I think people appreciate fictional drama because of the characters and the scenarios in which they find themselves. It’s inherently interesting to us to evaluate the actions of these characters for entertainment or for forcing our own minds to assess how we might act in such a scenario. Would we be as brave or get the girl, etc. We may identify with characters most like us, or possibly by those who typify some aspect of what we aspire to.
Sport is similar to this characterization — we have our heroes and our villains, and we evaluate their performance and actions for entertainment. If we play the sport, we might watch for strategy and tips from pros to improve our own performance. But there’s a wonderful, unscripted quality of sport that makes it so appealing to watch. As they say, on any given Sunday (or other sporting day), anything can happen, and that’s fun to watch.
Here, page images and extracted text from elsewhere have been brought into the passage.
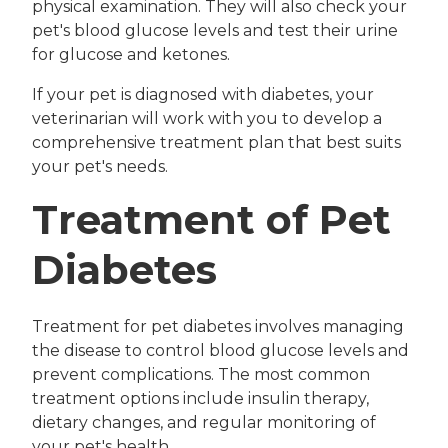
physical examination. They will also check your
pet's blood glucose levels and test their urine
for glucose and ketones.
If your pet is diagnosed with diabetes, your
veterinarian will work with you to develop a
comprehensive treatment plan that best suits
your pet's needs.
Treatment of Pet
Diabetes
Treatment for pet diabetes involves managing
the disease to control blood glucose levels and
prevent complications. The most common
treatment options include insulin therapy,
dietary changes, and regular monitoring of
your pet's health.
It’s also fun to learn how new sports work. This summer for the Olympics, I watched a bunch of sports I had never seen, like handball and field hockey. You get a sense that, though they are often surprisingly familiar to other sports in many respects, such as field size and scoring and even deeper elements like strategy, they are different enough and always have a unique set of constraints (rules) that make them interesting.
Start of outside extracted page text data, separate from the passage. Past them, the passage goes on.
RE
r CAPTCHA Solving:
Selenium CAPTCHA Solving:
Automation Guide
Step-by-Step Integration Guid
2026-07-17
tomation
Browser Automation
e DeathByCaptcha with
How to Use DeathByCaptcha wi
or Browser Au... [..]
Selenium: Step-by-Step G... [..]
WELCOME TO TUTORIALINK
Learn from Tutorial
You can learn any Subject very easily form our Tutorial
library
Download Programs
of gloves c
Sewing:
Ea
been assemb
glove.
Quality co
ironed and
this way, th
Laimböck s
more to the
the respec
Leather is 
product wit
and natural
Of course it’s always fun to play new sports, but I’m not entirely sure if I care to or would know how to go about getting into a pickup field hockey game.
Recently I picked up squash, after having played racquetball for a number of years (after having played tennis). The two racket sports are often confused, and they’re similar to a first approximation, but squash has a number of constraints (court dimensions, ball elasticity) that make it an appealing challenge. And as seems to be the case with squash and other sport, you learn how to play on your first try, and you perfect your game for the rest of your life.